The testimony also notes that some of these projects may face different standards in a relicensing context than were considered when their current or original licenses were issued.  Many projects now entering relicensing were first licensed in the early to mid-1980s, following the enactment of PURPA but prior to enactment of modern environmental standards.

For example, the Electric Consumers Protection Act of 1986 directed the Commission, when issuing licenses, to give equal consideration to power and development, energy conservation, fish and wildlife, recreational opportunities, and other aspects of environmental quality.  This mandate may not have applied to a 40-year license issued in 1982, but would come into play during a relicensing case initiated in 2017.

The House Subcommittee on Energy is considering discussion drafts and several pieces of legislation affecting hydropower, including the Hydropower Policy Modernization Act of 2017; the Promoting Hydropower Development at Existing Non-Powered Dams Act; the Promoting Closed-Loop Pumped Storage Hydropower Act; the Promoting Small Conduit Hydropower Facilities Act of 2017; and the Supporting Home Owner Rights Enforcement Act.

Total eclipses, solar PV and the grid

Wednesday, May 3, 2017

Utilities and electric grid coordinators are preparing for a total solar eclipse that is projected to temporarily reduce solar photovoltaic generation across parts of North America this summer. 

The 2017 total solar eclipse will be the first in the U.S. in 26 years (since Hawaii 1991), and the first in the lower 48 states since 1979.  While the duration of the total eclipse across the U.S. will be roughly 93 minutes, some areas in its path will experience up to 95% of the Sun being obscured.

The eclipse is projected to affect solar PV generation.  Solar resources occupy an increasing role in the U.S. electric generating portfolio. Between 2000 and 2016, total U.S. solar capacity increased from 5 megawatts (MW) to 42,619 MW.  But as more solar resources are connected to the grid, the potential impact of an eclipse on grid operations may change.

According to a May 1, 2017 presentation to the Board of Governors of the California ISO, the eclipse is projected to reduce solar output in the CAISO region by 4,194 megawatts, while gross load will increase by 1,365 MW.  Taking into account estimated wind production, the presentation projects a net load increase of 6,008 MW during the eclipse.

The ramp rate, or speed at which supply and demand will change, is also a factor.  The eclipse is projected to diminish solar output by about 70 MW per minute as it approaches totality, and about 90 MW per minute on the return.  By contrast, a typical average ramp rate for CAISO might be 29 MW per minute.  Thus the eclipse is projected to call for a greater degree of fast-ramping or flexible resources, compared to typical operating conditions.
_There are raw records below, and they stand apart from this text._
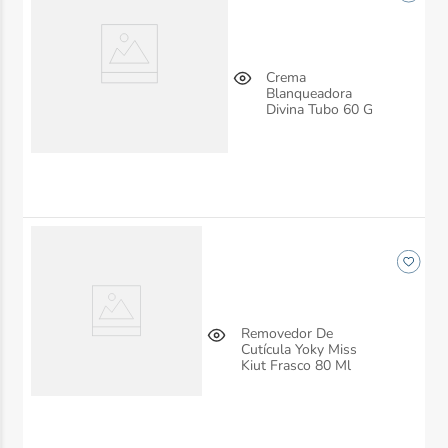
Crema
Blanqueadora
Divina Tubo 60 G
Removedor De
Cutícula Yoky Miss
Kiut Frasco 80 Ml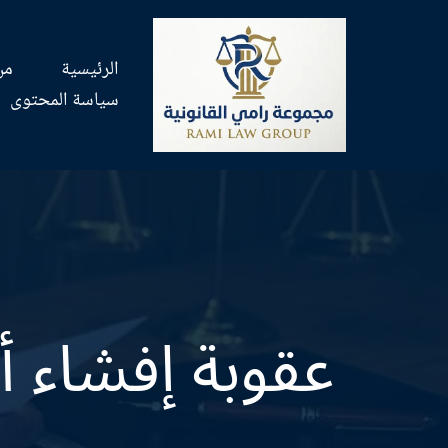
تخطى
الرئيسية
من
إلى
سياسة المحتوى
المحتوى
عقوبة إفشاء أ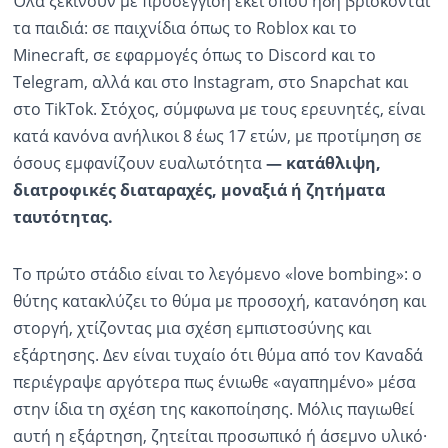
Όλα ξεκινούν με προσέγγιση εκεί όπου ήδη βρίσκονται
τα παιδιά: σε παιχνίδια όπως το Roblox και το
Minecraft, σε εφαρμογές όπως το Discord και το
Telegram, αλλά και στο Instagram, στο Snapchat και
στο TikTok. Στόχος, σύμφωνα με τους ερευνητές, είναι
κατά κανόνα ανήλικοι 8 έως 17 ετών, με προτίμηση σε
όσους εμφανίζουν ευαλωτότητα
— κατάθλιψη,
διατροφικές διαταραχές, μοναξιά ή ζητήματα
ταυτότητας.
Το πρώτο στάδιο είναι το λεγόμενο «love bombing»: ο
θύτης κατακλύζει το θύμα με προσοχή, κατανόηση και
στοργή, χτίζοντας μια σχέση εμπιστοσύνης και
εξάρτησης. Δεν είναι τυχαίο ότι θύμα από τον Καναδά
περιέγραψε αργότερα πως ένιωθε «αγαπημένο» μέσα
στην ίδια τη σχέση της κακοποίησης. Μόλις παγιωθεί
αυτή η εξάρτηση, ζητείται προσωπικό ή άσεμνο υλικό·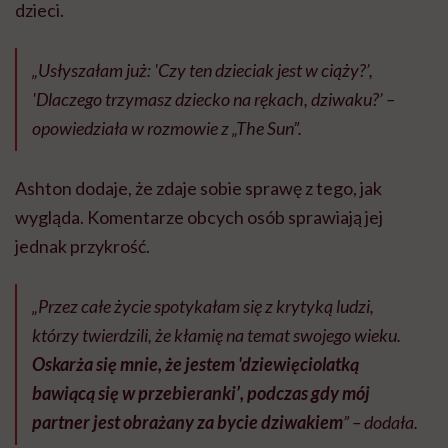
dzieci.
„Usłyszałam już: 'Czy ten dzieciak jest w ciąży?’,
'Dlaczego trzymasz dziecko na rękach, dziwaku?’ –
opowiedziała w rozmowie z „The Sun”.
Ashton dodaje, że zdaje sobie sprawę z tego, jak
wygląda. Komentarze obcych osób sprawiają jej
jednak przykrość.
„Przez całe życie spotykałam się z krytyką ludzi,
którzy twierdzili, że kłamię na temat swojego wieku.
Oskarża się mnie, że jestem 'dziewięciolatką
bawiącą się w przebieranki’, podczas gdy mój
partner jest obrażany za bycie dziwakiem
” – dodała.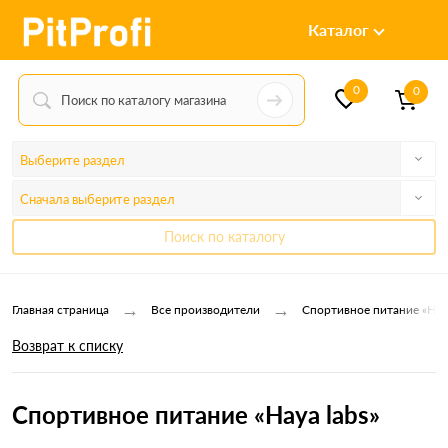
Каталог
0
0
Выберите раздел
Сначала выберите раздел
Поиск по каталогу
→
→
Главная страница
Все производители
Спортивное питание «Haya
Возврат к списку
Спортивное питание «Haya labs»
But according to international electric reliability organization NERC, the August 21, 2017 total solar eclipse "is unlikely to cause any reliability issues to the North American bulk power system."  NERC documented its findings in an April 25, 2017 white paper, A Wide-Area Perspective on the August 21, 2017 Total Solar Eclipse.  NERC's report identifies California and North Carolina as the states most likely to experience the greatest impact from solar production fall-off from the eclipse. At the same time, NERC recommends "that utilities in all states perform specific studies of the eclipse’s impact of solar photovoltaic power output on their systems and retain necessary resources to meet the increased electricity demand requirements."  In particular, NERC notes that generation and system operators may greater visibility into utility-scale solar projects than into behind-the-meter or distributed solar photovoltaic resources, highlighting the need to model all scales of solar development.

Following the 2017 eclipse, the next total solar eclipse is projected to cross North America on April 8, 2024.